National Security Agency leaker Edward Snowden answered questions before the European Parliament on Friday, saying that the United States spy agency pressures its allies to take steps towards further enabling widespread and indiscriminate surveillance.
"One of the foremost activities of the NSA's FAD, or Foreign Affairs Division, is to pressure or incentivize EU member states to change their laws to enable mass surveillance," Snowden said in a testimony delivered remotely from Russia. "Lawyers from the NSA, as well as the UK's GCHQ, work very hard to search for loopholes in laws and constitutional protections that they can use to justify indiscriminate, dragnet surveillance operations that were at best unwittingly authorized by lawmakers."
"These efforts to interpret new powers out of vague laws is an intentional strategy to avoid public opposition and lawmakers' insistence that legal limits be respected," Snowden added.

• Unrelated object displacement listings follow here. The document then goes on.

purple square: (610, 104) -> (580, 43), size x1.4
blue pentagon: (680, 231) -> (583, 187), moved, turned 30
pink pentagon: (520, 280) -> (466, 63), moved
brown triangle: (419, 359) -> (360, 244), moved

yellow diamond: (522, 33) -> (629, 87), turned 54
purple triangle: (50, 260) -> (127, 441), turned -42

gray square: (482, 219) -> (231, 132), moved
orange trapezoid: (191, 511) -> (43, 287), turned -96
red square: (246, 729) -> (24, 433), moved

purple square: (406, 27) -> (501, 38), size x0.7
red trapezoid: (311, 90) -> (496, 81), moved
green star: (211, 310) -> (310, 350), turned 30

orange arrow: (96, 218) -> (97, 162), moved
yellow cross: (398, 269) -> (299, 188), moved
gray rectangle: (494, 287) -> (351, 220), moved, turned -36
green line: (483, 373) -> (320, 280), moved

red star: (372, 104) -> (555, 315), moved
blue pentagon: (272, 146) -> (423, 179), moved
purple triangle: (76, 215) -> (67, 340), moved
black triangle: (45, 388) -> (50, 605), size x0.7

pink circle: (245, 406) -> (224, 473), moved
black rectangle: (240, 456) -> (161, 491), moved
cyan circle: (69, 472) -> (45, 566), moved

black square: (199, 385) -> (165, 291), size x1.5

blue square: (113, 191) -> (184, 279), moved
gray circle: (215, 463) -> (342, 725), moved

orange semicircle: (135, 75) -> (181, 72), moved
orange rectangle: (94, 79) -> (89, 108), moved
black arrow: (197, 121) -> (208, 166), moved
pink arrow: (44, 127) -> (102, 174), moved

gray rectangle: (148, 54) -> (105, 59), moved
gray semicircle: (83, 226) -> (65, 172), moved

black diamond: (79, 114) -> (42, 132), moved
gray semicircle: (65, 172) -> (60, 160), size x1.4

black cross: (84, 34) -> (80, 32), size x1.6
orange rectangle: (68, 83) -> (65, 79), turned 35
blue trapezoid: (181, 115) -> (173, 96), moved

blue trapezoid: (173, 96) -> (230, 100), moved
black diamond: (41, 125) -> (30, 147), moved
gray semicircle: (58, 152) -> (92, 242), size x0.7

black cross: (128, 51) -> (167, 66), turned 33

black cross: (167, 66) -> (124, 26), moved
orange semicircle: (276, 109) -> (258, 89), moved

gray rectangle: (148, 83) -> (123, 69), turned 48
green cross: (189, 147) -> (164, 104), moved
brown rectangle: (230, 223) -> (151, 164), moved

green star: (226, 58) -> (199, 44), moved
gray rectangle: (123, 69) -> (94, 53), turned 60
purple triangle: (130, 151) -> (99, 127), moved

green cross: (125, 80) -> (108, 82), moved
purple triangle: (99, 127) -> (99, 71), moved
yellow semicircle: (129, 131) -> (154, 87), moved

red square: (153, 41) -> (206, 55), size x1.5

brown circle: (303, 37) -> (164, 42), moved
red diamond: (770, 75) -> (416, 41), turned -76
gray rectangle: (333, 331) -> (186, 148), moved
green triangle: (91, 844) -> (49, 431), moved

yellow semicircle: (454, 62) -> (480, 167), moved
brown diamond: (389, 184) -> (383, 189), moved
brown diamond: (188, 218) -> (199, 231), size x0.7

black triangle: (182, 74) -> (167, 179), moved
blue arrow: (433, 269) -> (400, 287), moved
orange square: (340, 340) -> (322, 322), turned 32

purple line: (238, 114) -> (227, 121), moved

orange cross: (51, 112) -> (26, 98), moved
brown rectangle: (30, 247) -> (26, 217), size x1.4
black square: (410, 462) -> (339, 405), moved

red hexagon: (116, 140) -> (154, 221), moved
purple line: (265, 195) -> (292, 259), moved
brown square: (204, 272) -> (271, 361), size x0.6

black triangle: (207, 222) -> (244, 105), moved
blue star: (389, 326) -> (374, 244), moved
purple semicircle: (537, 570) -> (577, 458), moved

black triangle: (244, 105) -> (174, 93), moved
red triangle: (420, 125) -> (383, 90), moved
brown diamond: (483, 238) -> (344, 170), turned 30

The NSA lobbied heavily for leaders in Sweden, the Netherlands, New Zealand, and Germany to authorize mass surveillance operations, including programs in which intelligence is gathered and then shared across borders with allied nation-states abroad, the former intelligence contractor said.
"Each of these countries received instruction from the NSA, sometimes under the guise of the US Department of Defense and other bodies, on how to degrade the legal protections of their countries' communications," he said, including one instance in Germany where officials there were allegedly pressured by the US to modify the country's G-10 law "to appease the NSA" while at the same time "it eroded the rights of German citizens under their constitution."
According to Snowden, "an EU member state like Denmark may give the NSA access to a tapping center on the [unenforceable] condition that NSA doesn't search it for Danes, and Germany may give the NSA access to another on the condition that it doesn't search for Germans. Yet the two tapping sites may be two points on the same cable, so the NSA simply captures the communications of the German citizens as they transit Denmark, and the Danish citizens as they transit Germany, all the while considering it entirely in accordance with their agreements. Ultimately, each EU national government's spy services are independently hawking domestic accesses to the NSA, GCHQ, FRA, and the like without having any awareness of how their individual contribution is enabling the greater patchwork of mass surveillance against ordinary citizens as a whole."